### [WHAT IS NEEDED]
Each line below that holds the word "KuPS" counts toward the answer; reply with the total number only.

### [STORED DATA]
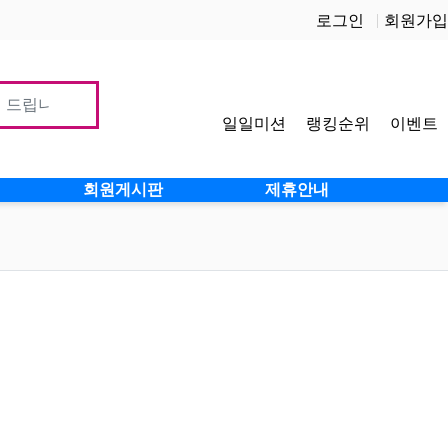
로그인
회원가입
일일미션
랭킹순위
이벤트
사이
회원게시판
제휴안내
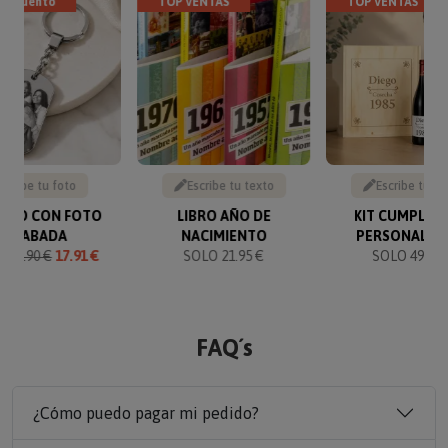
descuento
TOP VENTAS
TOP VENTAS
Sube tu foto
Escribe tu texto
Escribe tu te
VERO CON FOTO
LIBRO AÑO DE
KIT CUMPLEA
GRABADA
NACIMIENTO
PERSONALIZ
O
19.90 €
17.91 €
SOLO 21.95 €
SOLO 49.90 
FAQ´s
¿Cómo puedo pagar mi pedido?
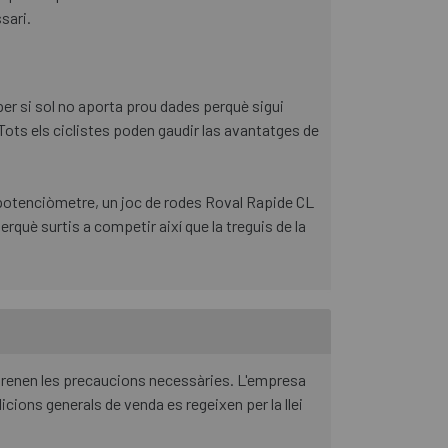
sari.
er si sol no aporta prou dades perquè sigui
 Tots els ciclistes poden gaudir las avantatges de
potenciòmetre, un joc de rodes Roval Rapide CL
rquè surtis a competir així que la treguis de la
 prenen les precaucions necessàries. L'empresa
cions generals de venda es regeixen per la llei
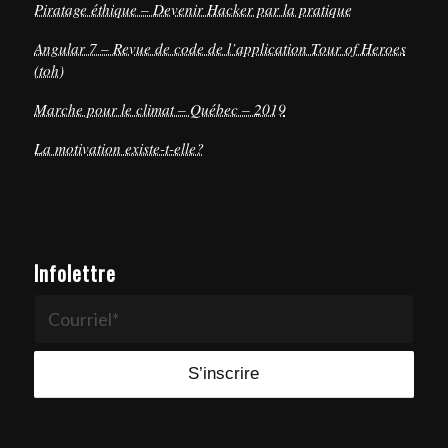
Piratage éthique – Devenir Hacker par la pratique
Angular 7 – Revue de code de l’application Tour of Heroes
(toh)
Marche pour le climat – Québec – 2019
La motivation existe-t-elle?
Infolettre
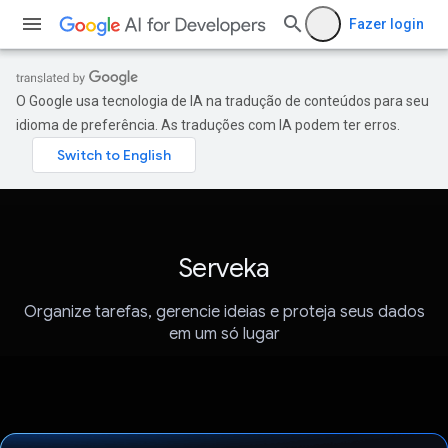
Fazer login
O Google usa tecnologia de IA na tradução de conteúdos para seu
idioma de preferência. As traduções com IA podem ter erros.
Serveka
Organize tarefas, gerencie ideias e proteja seus dados
em um só lugar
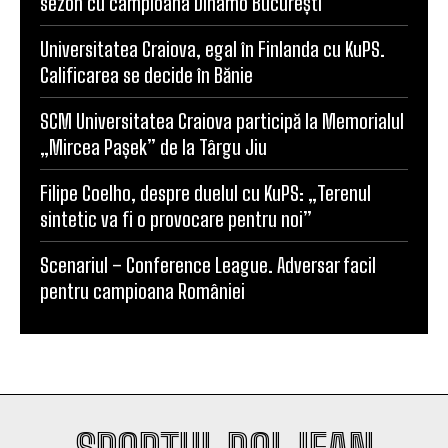
sezon cu campioana Dinamo București
Universitatea Craiova, egal în Finlanda cu KuPS.
Calificarea se decide în Bănie
SCM Universitatea Craiova participă la Memorialul
„Mircea Pașek” de la Târgu Jiu
Filipe Coelho, despre duelul cu KuPS: „Terenul
sintetic va fi o provocare pentru noi”
Scenariul – Conference League. Adversar facil
pentru campioana României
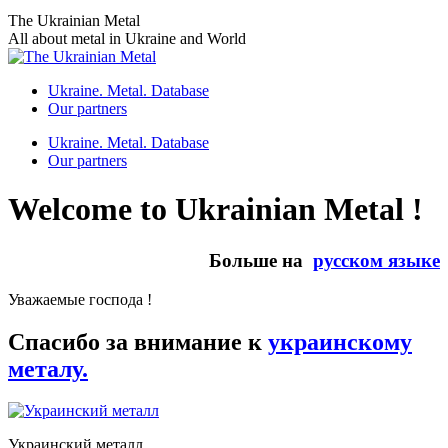
Skip
The Ukrainian Metal
to
All about metal in Ukraine and World
content
Ukraine. Metal. Database
Our partners
Ukraine. Metal. Database
Our partners
Welcome to Ukrainian Metal !
Больше на
русском языке
Уважаемые господа !
Спасибо за внимание к
украинскому
металу.
Украинский металл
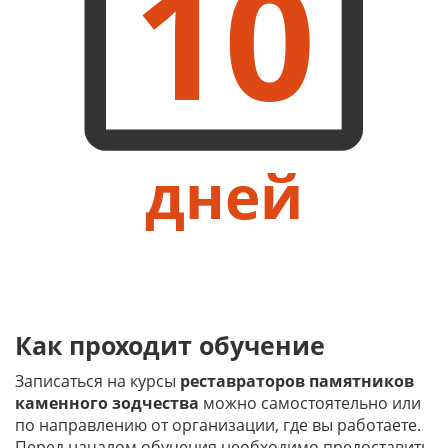
10
дней
Как проходит обучение
Записаться на курсы
реставраторов памятников
каменного зодчества
можно самостоятельно или
по направлению от организации, где вы работаете.
Перед началом обучения необходимо предоставить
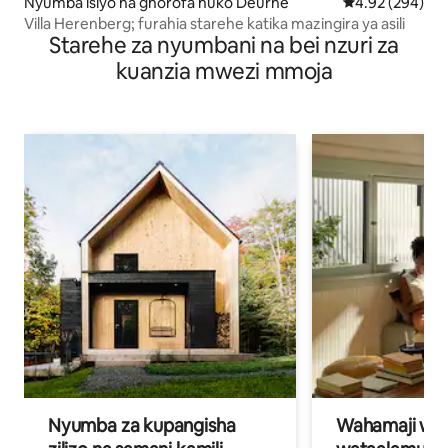
Nyumba isiyo na ghorofa huko Deurne
Ukadiriaji wa w
4.92 (294)
Villa Herenberg; furahia starehe katika mazingira ya asili
Starehe za nyumbani na bei nzuri za
kuanzia mwezi mmoja
Nyumba za kupangisha
Wahamaji wa ki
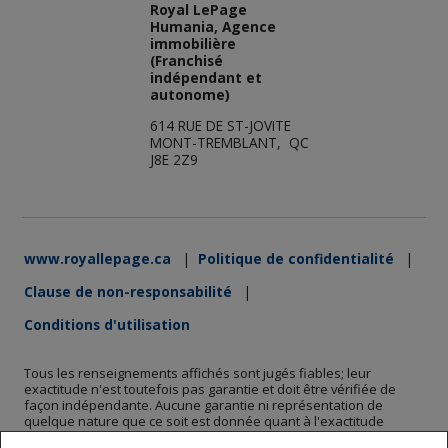
Royal LePage
Humania, Agence
immobilière
(Franchisé
indépendant et
autonome)
614 RUE DE ST-JOVITE
MONT-TREMBLANT, QC
J8E 2Z9
www.royallepage.ca
|
Politique de confidentialité
|
Clause de non-responsabilité
|
Conditions d'utilisation
Tous les renseignements affichés sont jugés fiables; leur
exactitude n'est toutefois pas garantie et doit être vérifiée de
façon indépendante. Aucune garantie ni représentation de
quelque nature que ce soit est donnée quant à l'exactitude
desdits renseignements. Ne vise pas à solliciter les acheteurs ou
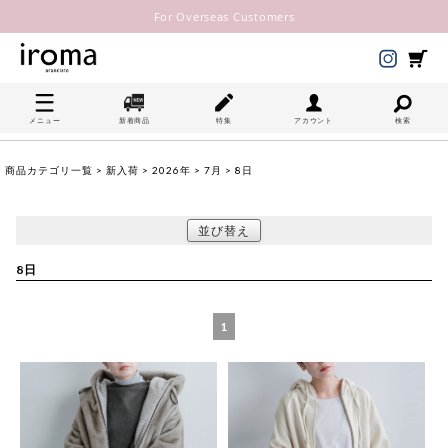
For Overseas Customers
メニュー
新着商品
特集
アカウント
検索
商品カテゴリ一覧
>
新入荷
>
2026年
>
7月
> 8日
並び替え
8日
1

### [ANSWER SPACE]
2